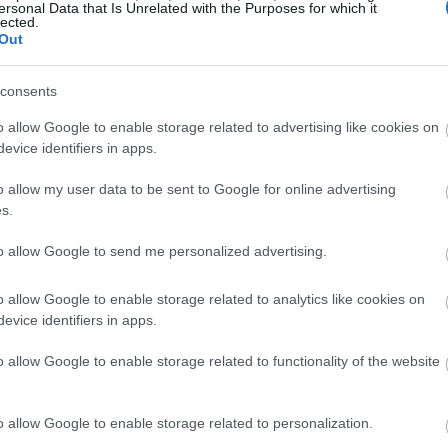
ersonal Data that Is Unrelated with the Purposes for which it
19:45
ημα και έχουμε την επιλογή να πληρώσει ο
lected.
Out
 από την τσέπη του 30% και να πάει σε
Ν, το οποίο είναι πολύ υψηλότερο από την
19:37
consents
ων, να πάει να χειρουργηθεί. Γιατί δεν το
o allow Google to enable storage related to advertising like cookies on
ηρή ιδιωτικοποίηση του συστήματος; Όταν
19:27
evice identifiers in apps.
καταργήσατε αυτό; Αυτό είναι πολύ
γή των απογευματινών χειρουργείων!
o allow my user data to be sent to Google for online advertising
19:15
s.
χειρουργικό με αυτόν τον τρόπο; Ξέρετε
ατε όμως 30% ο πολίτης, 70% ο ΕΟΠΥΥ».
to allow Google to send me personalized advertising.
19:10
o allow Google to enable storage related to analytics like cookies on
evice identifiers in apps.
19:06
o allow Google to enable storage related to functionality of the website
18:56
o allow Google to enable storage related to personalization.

▶ **Instructions for the task**:
Could you restate each record word for word, keeping the pictures out?

▶ **Task solution**:
ersonal Data that Is Unrelated with the Purposes for which it
19:45
ημα και έχουμε την επιλογή να πληρώσει ο
lected.
Out
 από την τσέπη του 30% και να πάει σε
Ν, το οποίο είναι πολύ υψηλότερο από την
19:37
consents
ων, να πάει να χειρουργηθεί. Γιατί δεν το
o allow Google to enable storage related to advertising like cookies on
ηρή ιδιωτικοποίηση του συστήματος; Όταν
19:27
evice identifiers in apps.
καταργήσατε αυτό; Αυτό είναι πολύ
γή των απογευματινών χειρουργείων!
o allow my user data to be sent to Google for online advertising
19:15
s.
χειρουργικό με αυτόν τον τρόπο; Ξέρετε
ατε όμως 30% ο πολίτης, 70% ο ΕΟΠΥΥ».
to allow Google to send me personalized advertising.
19:10
o allow Google to enable storage related to analytics like cookies on
evice identifiers in apps.
19:06
o allow Google to enable storage related to functionality of the website
18:56
o allow Google to enable storage related to personalization.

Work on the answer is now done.